WHAT TO PRODUCE » Everything below from the line with "Politique de témoins (930, 1526)" through the line with "Newer Post (81, 1937)" must be retyped exactly, except the pictures.
MATERIAL TO PROCESS Block Start
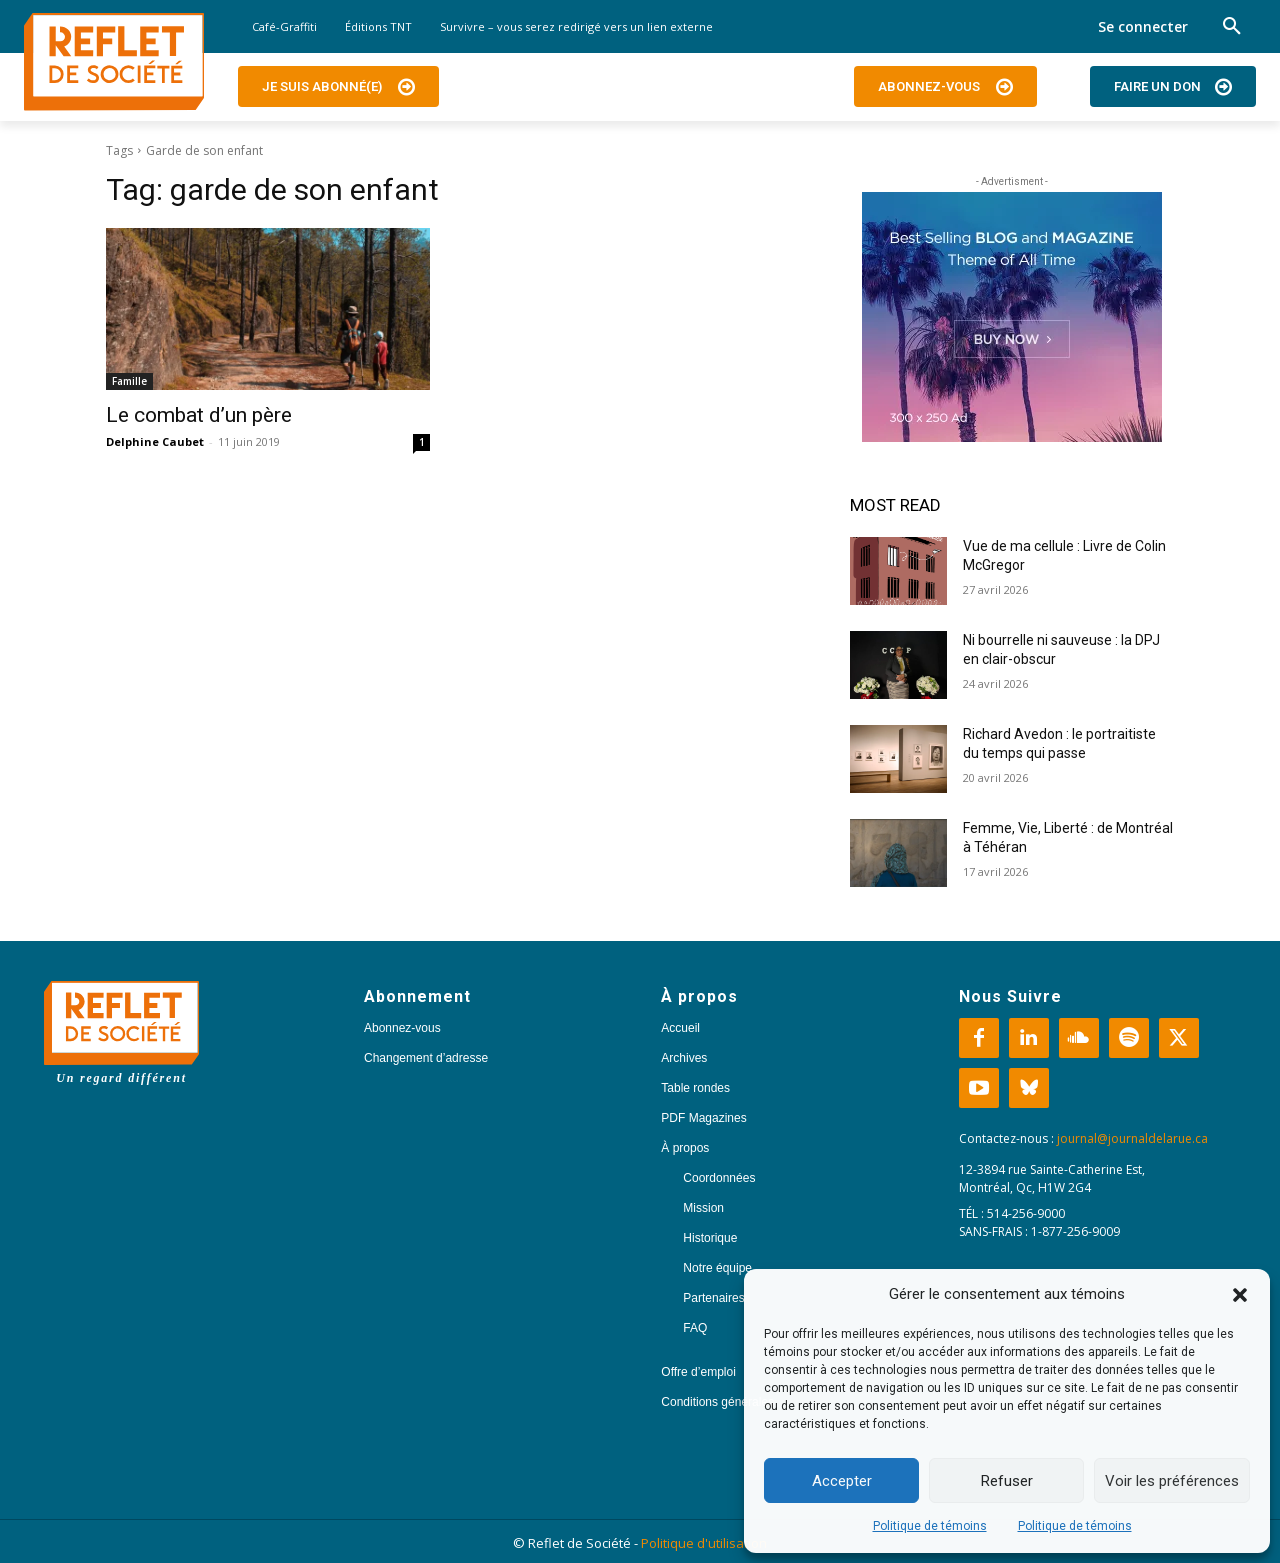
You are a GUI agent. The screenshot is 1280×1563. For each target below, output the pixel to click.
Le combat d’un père (199, 415)
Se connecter (1143, 26)
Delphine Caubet (155, 441)
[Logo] (114, 62)
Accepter (842, 1481)
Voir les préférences (1172, 1481)
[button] (1240, 1295)
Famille (129, 381)
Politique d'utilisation (704, 1543)
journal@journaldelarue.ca (1132, 1138)
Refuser (1007, 1481)
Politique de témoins (930, 1526)
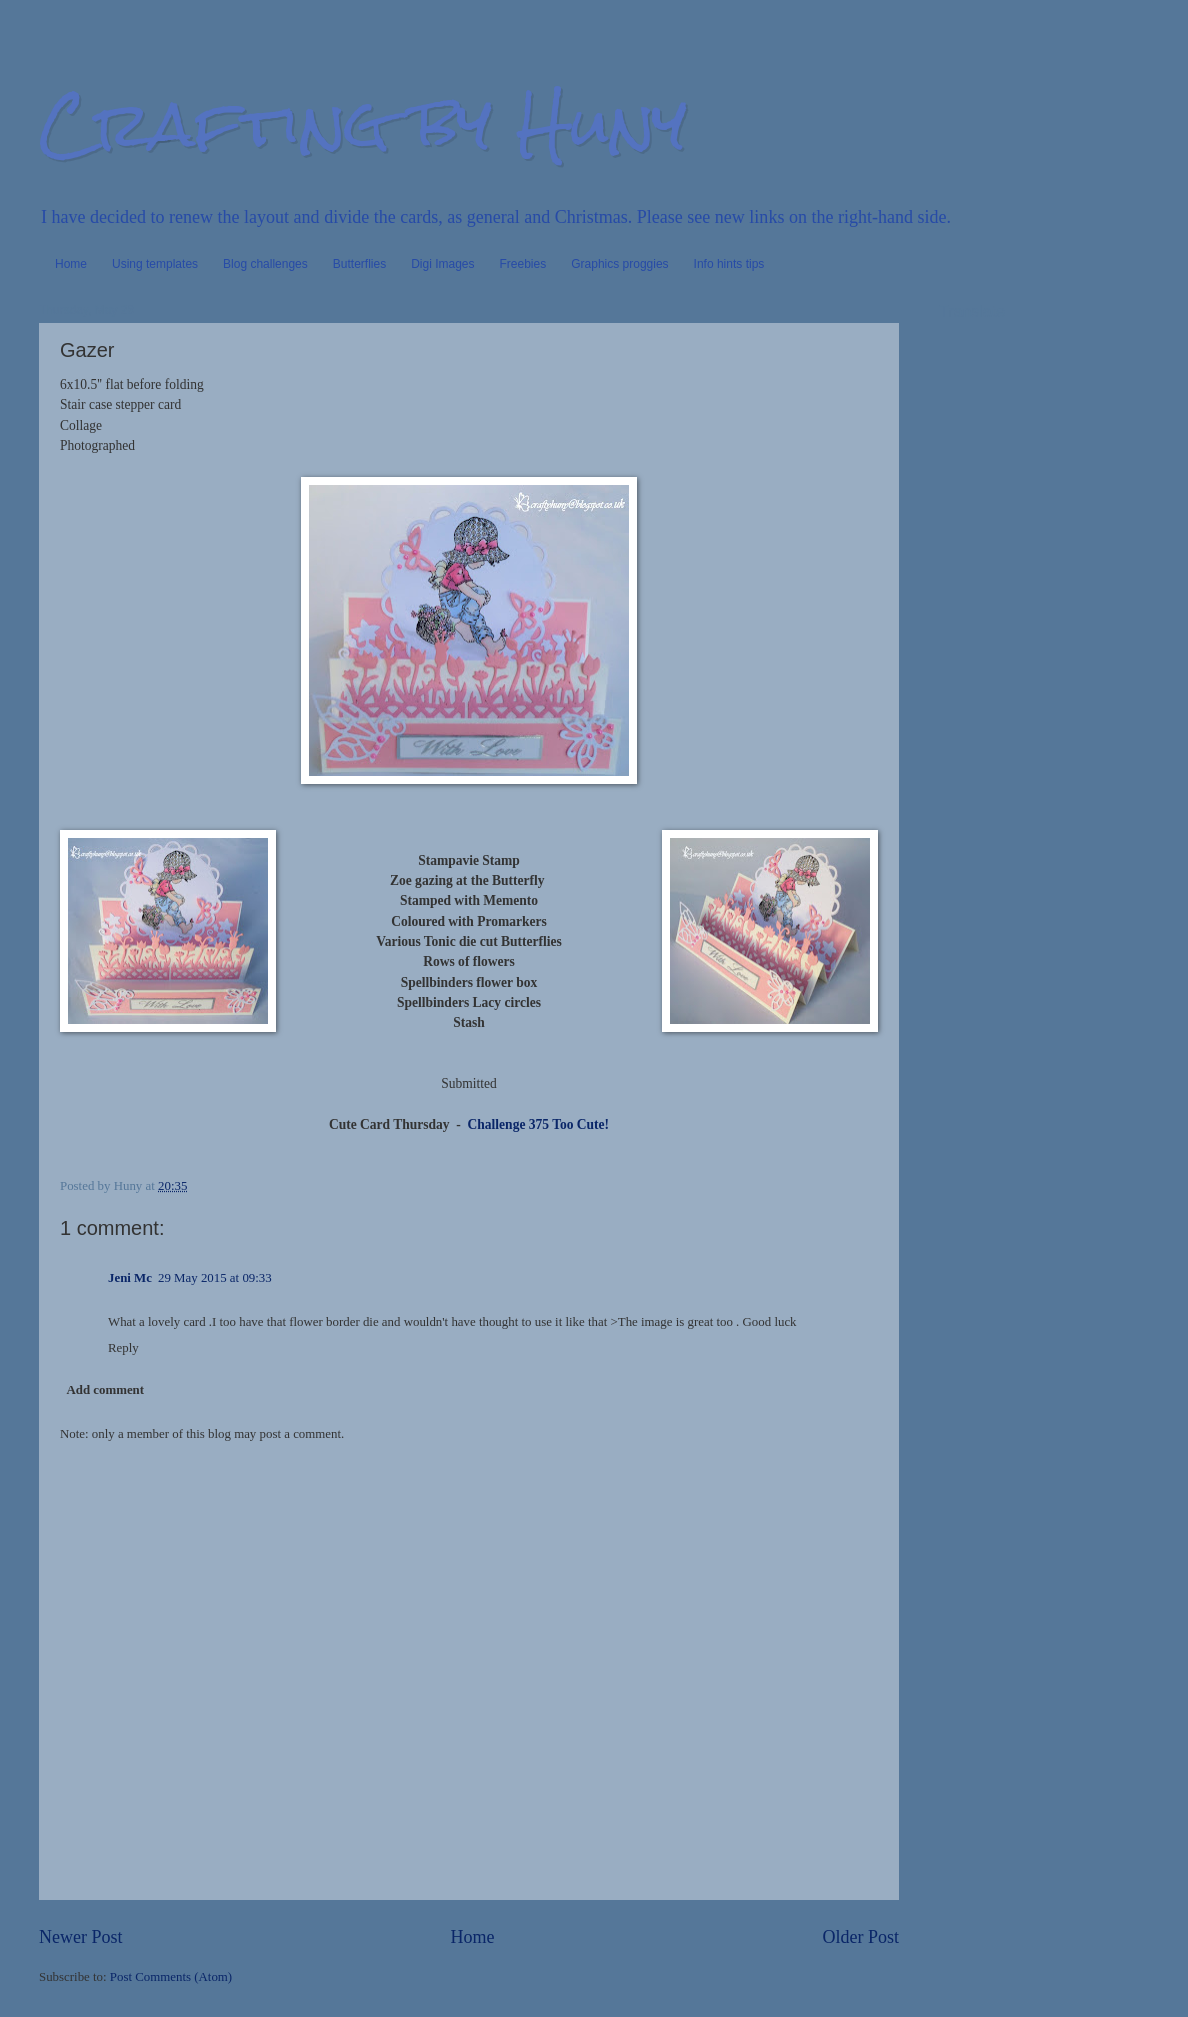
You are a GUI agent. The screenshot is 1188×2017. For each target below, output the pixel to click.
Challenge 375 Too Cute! (535, 1124)
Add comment (105, 1390)
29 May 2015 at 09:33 (215, 1278)
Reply (123, 1348)
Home (71, 264)
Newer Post (81, 1937)
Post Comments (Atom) (171, 1977)
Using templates (155, 264)
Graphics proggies (619, 264)
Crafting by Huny (363, 123)
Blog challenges (265, 264)
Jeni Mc (130, 1278)
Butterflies (359, 264)
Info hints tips (729, 264)
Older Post (860, 1937)
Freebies (523, 264)
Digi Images (442, 264)
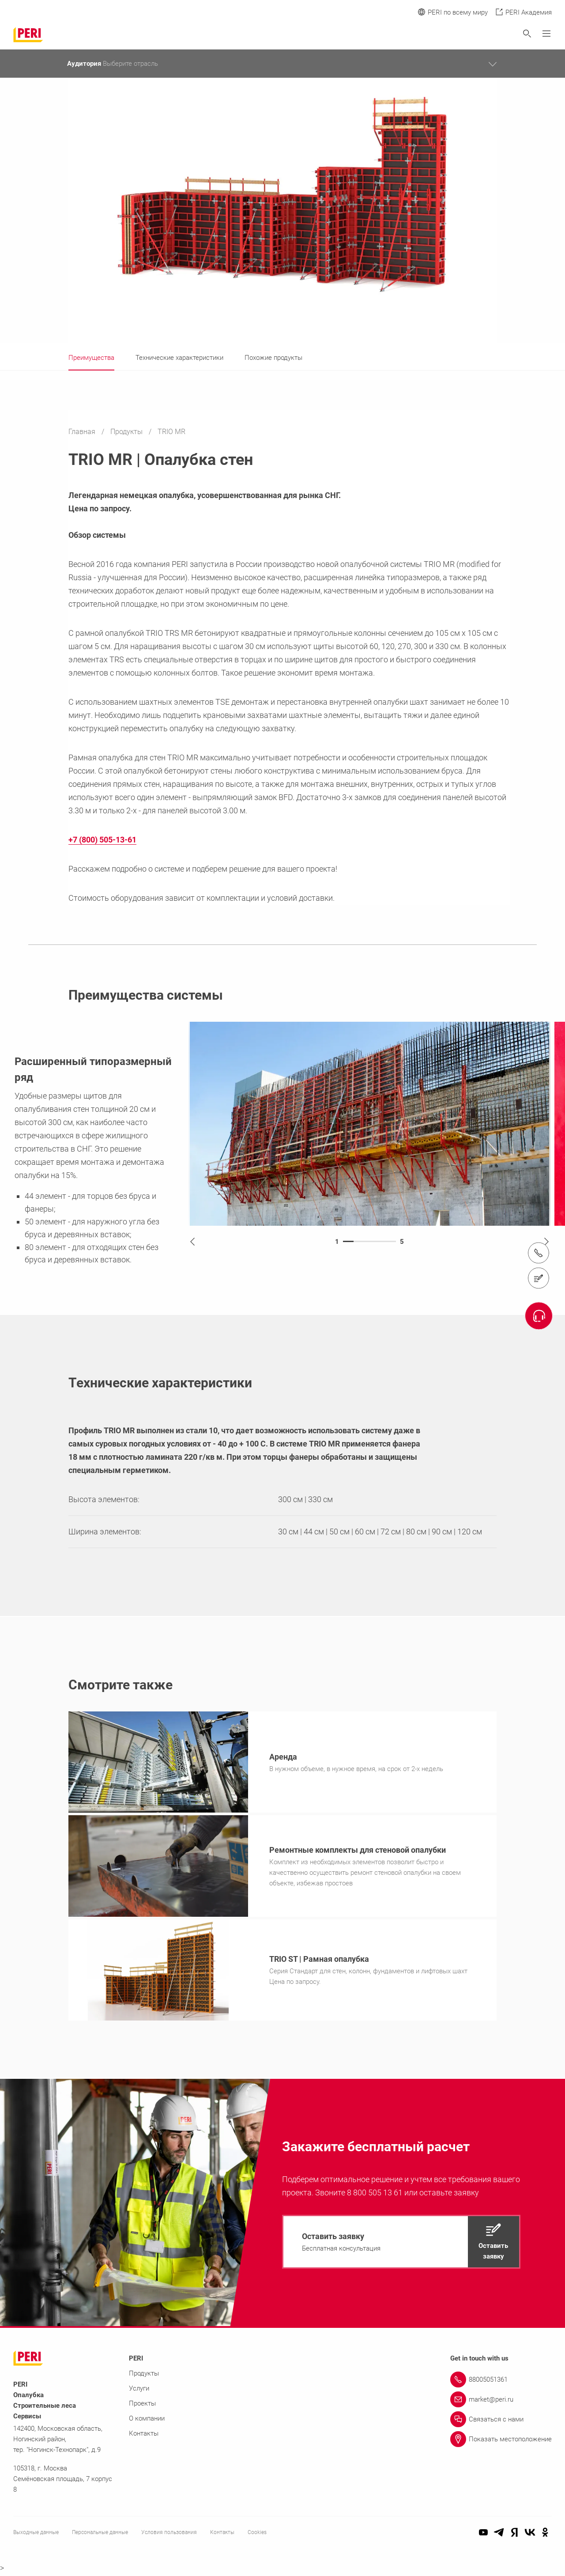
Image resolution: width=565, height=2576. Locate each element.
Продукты (127, 431)
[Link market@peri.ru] (501, 2402)
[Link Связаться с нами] (501, 2422)
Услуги (139, 2391)
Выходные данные (36, 2535)
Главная (82, 431)
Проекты (142, 2406)
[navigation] (401, 2244)
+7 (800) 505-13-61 (102, 839)
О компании (147, 2421)
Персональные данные (100, 2535)
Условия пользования (169, 2535)
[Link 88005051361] (501, 2382)
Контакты (143, 2436)
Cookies (257, 2535)
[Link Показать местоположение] (501, 2442)
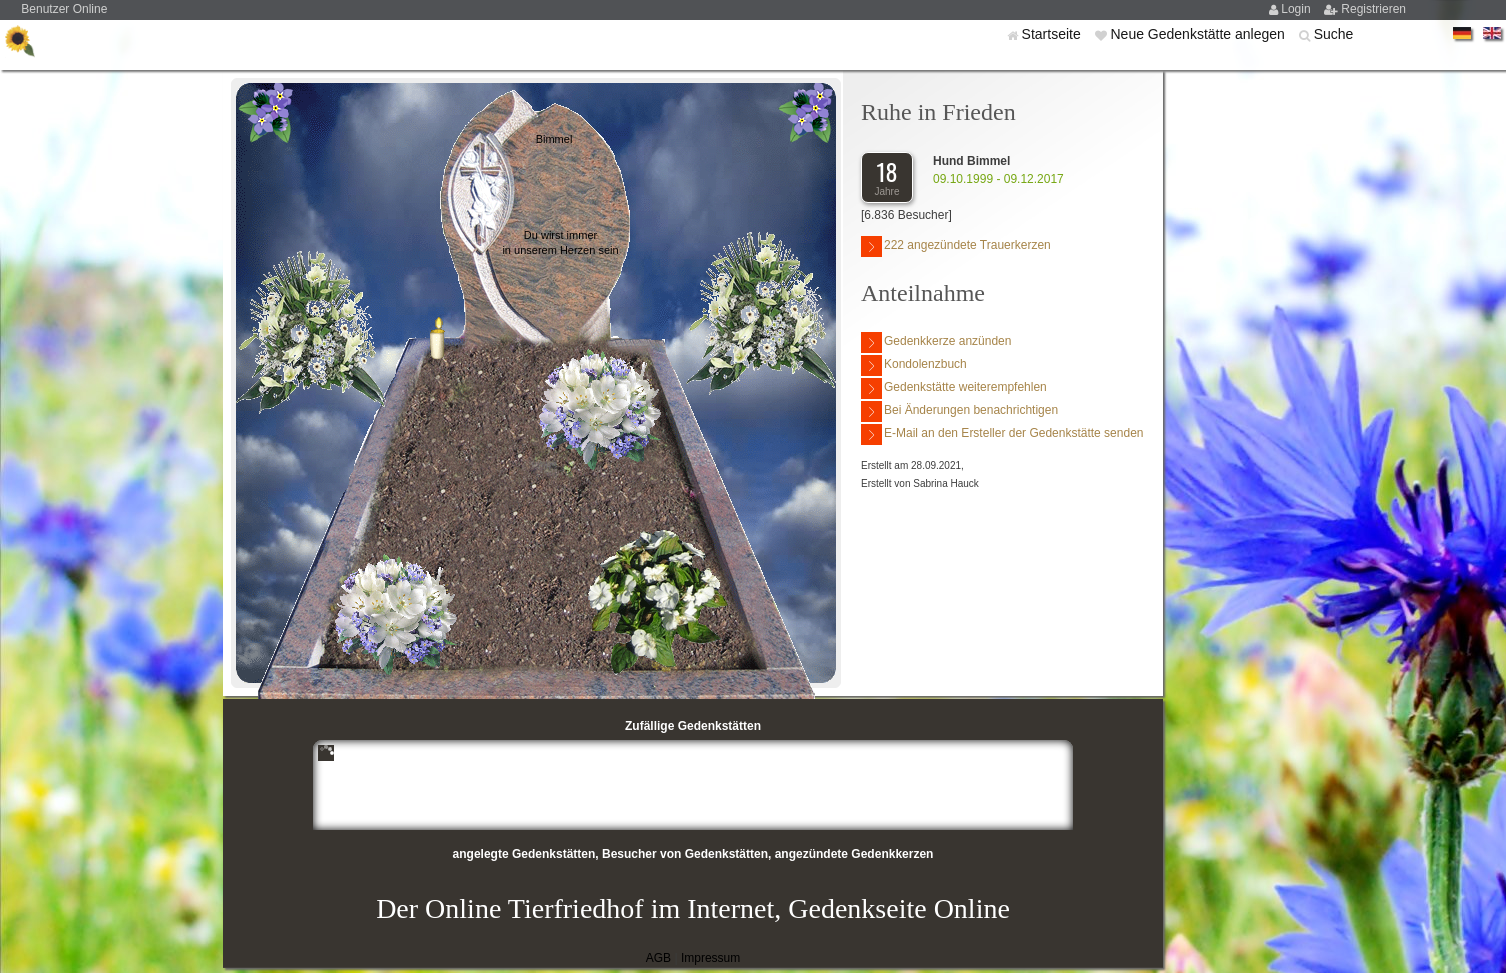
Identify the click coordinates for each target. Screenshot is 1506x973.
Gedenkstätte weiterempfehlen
MATERIAL TO PROCESS Block End
EXERCISE ANSWER »
Politique de témoins (930, 1526)
You are a GUI agent. The screenshot is 1188×2017. For each target below, output the pixel to click.
Challenge 375 Too Cute! (535, 1124)
Add comment (105, 1390)
29 May 2015 at 09:33 (215, 1278)
Reply (123, 1348)
Home (71, 264)
Newer Post (81, 1937)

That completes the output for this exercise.